He was first introduced to the media after the Los Angeles Dodgers’ center fielder Matt Kemp gave him a signed ball, the jersey Kemp was wearing and a pair of shoes right off of Kemp’s feet. From that point on, the two became friends and when Jones died, Kemp took it hard.
At this moment, Golden State Warriors point guard Stephen Curry is in Tanzania, hanging bed nets in huts as part of the anti-malaria program Nothing But Nets. He was away from his wife for their second anniversary and one-year-old daughter to go to Africa and help out people living in unimaginable conditions.
No one forced either of these men to do what they did, but they did it anyway.
Many times athletes are highlighted in the media for getting into legal trouble, leaving a party with a car full of women or trashing hotel rooms. Too often the positive actions are ignored or brushed over.

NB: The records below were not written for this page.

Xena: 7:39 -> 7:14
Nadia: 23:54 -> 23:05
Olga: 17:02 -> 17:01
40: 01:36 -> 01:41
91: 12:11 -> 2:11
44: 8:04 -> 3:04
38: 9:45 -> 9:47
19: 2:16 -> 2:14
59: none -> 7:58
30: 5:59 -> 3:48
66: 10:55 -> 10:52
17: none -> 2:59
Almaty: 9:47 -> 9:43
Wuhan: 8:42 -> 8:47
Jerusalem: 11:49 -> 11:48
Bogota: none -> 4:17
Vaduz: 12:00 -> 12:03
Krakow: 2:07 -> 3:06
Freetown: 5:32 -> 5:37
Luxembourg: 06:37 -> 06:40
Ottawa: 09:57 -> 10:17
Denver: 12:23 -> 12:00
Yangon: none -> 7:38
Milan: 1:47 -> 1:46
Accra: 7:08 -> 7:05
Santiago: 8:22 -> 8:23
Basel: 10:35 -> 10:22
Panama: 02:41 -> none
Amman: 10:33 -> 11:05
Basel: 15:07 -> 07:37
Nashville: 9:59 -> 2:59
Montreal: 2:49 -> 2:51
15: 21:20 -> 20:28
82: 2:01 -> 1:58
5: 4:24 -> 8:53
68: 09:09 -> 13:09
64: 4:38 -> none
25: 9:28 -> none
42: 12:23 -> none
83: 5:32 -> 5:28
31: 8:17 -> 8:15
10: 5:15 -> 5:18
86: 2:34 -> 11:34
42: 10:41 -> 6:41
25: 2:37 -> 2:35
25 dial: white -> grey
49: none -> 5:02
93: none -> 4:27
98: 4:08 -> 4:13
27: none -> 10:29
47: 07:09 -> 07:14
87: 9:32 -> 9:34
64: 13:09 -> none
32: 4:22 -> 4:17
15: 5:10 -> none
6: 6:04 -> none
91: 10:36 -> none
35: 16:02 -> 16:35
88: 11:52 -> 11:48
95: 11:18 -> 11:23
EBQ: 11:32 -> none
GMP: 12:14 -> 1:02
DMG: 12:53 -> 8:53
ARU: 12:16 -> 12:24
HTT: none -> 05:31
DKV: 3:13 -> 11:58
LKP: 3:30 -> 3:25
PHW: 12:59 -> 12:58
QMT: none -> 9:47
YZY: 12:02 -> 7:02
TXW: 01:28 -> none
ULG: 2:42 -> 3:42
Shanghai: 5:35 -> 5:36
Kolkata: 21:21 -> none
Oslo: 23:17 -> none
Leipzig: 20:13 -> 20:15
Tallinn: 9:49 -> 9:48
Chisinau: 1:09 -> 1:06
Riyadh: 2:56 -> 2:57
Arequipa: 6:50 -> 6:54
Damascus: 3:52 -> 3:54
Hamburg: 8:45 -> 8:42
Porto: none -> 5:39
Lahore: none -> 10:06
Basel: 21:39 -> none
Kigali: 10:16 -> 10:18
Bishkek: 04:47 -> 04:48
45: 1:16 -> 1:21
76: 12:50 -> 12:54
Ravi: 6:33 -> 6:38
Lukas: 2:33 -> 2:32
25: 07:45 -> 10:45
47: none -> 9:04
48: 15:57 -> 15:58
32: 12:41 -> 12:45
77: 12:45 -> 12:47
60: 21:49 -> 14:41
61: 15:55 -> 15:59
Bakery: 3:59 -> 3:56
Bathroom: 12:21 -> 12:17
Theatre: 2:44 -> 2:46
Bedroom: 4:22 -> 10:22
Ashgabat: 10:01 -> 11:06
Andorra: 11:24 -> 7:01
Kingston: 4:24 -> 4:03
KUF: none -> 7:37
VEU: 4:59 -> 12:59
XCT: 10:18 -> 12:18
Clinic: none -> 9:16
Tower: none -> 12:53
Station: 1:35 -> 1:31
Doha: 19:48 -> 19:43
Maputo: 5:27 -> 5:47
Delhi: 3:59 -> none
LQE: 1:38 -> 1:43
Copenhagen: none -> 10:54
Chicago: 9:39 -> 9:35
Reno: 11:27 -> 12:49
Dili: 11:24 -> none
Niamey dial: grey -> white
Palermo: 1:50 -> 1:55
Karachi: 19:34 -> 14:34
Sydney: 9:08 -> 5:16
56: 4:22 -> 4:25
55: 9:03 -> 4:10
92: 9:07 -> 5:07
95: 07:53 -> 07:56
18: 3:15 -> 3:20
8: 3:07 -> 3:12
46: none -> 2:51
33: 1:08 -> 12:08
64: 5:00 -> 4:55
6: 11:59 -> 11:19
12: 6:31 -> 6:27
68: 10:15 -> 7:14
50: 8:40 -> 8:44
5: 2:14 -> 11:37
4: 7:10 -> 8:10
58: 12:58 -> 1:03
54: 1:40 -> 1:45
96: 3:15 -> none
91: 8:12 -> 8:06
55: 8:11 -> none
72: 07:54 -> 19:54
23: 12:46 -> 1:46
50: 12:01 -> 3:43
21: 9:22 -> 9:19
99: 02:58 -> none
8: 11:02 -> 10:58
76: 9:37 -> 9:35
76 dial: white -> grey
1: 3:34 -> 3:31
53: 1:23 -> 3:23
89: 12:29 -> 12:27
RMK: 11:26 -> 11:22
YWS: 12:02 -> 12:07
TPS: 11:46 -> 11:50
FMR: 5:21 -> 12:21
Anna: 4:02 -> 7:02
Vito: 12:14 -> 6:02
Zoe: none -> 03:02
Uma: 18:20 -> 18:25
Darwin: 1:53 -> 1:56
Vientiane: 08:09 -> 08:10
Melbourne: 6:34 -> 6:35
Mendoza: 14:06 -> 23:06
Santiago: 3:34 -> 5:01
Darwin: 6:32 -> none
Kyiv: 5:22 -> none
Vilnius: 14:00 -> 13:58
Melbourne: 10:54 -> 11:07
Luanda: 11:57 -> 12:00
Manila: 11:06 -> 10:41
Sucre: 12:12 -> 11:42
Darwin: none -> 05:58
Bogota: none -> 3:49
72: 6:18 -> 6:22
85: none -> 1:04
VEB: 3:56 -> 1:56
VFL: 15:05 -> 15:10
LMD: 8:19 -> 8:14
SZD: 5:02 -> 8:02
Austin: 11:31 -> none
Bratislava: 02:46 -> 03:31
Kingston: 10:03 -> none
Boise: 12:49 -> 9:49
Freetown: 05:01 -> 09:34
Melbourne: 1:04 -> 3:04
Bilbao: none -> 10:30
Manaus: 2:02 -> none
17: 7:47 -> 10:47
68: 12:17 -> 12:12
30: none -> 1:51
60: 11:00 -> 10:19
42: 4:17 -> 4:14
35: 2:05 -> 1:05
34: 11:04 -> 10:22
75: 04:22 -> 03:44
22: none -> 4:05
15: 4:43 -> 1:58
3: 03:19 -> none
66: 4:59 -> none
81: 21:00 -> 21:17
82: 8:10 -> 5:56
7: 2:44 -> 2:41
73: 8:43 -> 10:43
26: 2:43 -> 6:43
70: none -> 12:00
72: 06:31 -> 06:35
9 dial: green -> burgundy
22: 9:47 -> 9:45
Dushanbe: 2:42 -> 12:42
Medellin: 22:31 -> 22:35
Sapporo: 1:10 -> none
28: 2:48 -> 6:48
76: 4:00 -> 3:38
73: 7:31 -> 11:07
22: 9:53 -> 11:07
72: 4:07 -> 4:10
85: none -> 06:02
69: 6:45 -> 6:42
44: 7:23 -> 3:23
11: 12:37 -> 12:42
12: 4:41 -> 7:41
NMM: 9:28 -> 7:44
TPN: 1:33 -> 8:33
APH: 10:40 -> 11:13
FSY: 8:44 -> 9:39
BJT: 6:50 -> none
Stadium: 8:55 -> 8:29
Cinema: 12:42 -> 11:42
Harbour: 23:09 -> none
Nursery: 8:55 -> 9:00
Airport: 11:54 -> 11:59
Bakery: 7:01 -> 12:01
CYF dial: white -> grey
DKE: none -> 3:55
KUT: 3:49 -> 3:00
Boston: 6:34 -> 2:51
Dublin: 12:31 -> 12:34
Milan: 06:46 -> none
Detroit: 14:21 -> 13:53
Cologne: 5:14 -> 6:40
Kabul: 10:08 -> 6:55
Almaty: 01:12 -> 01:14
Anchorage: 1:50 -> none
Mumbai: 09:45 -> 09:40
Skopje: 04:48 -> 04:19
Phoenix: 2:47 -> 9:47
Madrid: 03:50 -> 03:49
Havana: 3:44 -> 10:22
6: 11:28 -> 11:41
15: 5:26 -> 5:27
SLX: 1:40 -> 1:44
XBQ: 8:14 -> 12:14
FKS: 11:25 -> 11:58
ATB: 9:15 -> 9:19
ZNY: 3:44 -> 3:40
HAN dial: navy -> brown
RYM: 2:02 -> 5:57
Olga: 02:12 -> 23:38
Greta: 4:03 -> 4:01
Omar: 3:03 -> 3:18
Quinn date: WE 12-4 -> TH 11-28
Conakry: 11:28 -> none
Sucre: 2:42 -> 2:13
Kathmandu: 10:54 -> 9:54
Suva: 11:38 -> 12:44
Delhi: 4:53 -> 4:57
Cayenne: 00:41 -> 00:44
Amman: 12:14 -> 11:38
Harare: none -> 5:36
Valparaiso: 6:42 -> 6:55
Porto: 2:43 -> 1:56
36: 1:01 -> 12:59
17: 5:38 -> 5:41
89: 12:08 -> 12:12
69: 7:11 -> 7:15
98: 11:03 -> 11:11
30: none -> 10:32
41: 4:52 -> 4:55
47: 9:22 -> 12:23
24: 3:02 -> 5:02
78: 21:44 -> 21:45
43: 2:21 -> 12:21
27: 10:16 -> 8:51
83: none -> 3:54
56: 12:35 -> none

For the athletes, it is okay because they’re not doing it for public attention. However, as a sports fan, it is nice to see good behavior highlighted instead of the bad always being plastered across various media outlets,
This summer, when they could be practicing their game and preparing for their own season, players like Chris Paul, Kevin Durant, Nick Young, Rajon Rondo and even younger players like Ray McCallum, Trey Burke and Andre Drummond will be hosting summer basketball camps for kids. These camps help kids to learn the fundamentals of basketball while having fun with the NBA players they idolize.
The only time people ever hear about these players doing this is when children are solicited to register for the camps. No one really pays attention to players who maintain clean records and invest more in philanthropy than partying. Why is that?
This is definitely something that needs to be changed. When younger viewers watch television and all they see are the athletes who get in trouble, what message does that send to them?
Recently, Johnny Manziel and Aaron Rodriguez have been in the news for doing things that are not considered positive. However, very few know about programs like Nothing But Nets or even NBA Cares. Players who have founded and/or participate in programs dedicated to helping others should be highlighted.
By doing this, it will show kids who look up to these men that you can be an athlete and still be positive. Spending more time helping others who may not have as much as you is more rewarding than buying the latest basketball sneakers or having Dr. Dre’s newest pair of headphones.
Though it may not mean much, I applaud each of the above mentioned men and any other athletes out there using their celebrity status to help improve the lives of others by donating their money and/or time. Hopefully, one day, these will be the actions that we, as a society, focus on and celebrate more.
- Joshua Jones, ailing fan who Matt Kemp befriended, has died (cbssports.com)
- 15th Annual DesignCare: an evening filled with Fashion, Music, Philanthropy and Gifts (prweb.com)
- Metta World Peace Just Auctioned His NBA Championship Ring To Donate More Than $100,000 to New York Charities (businessinsider.com)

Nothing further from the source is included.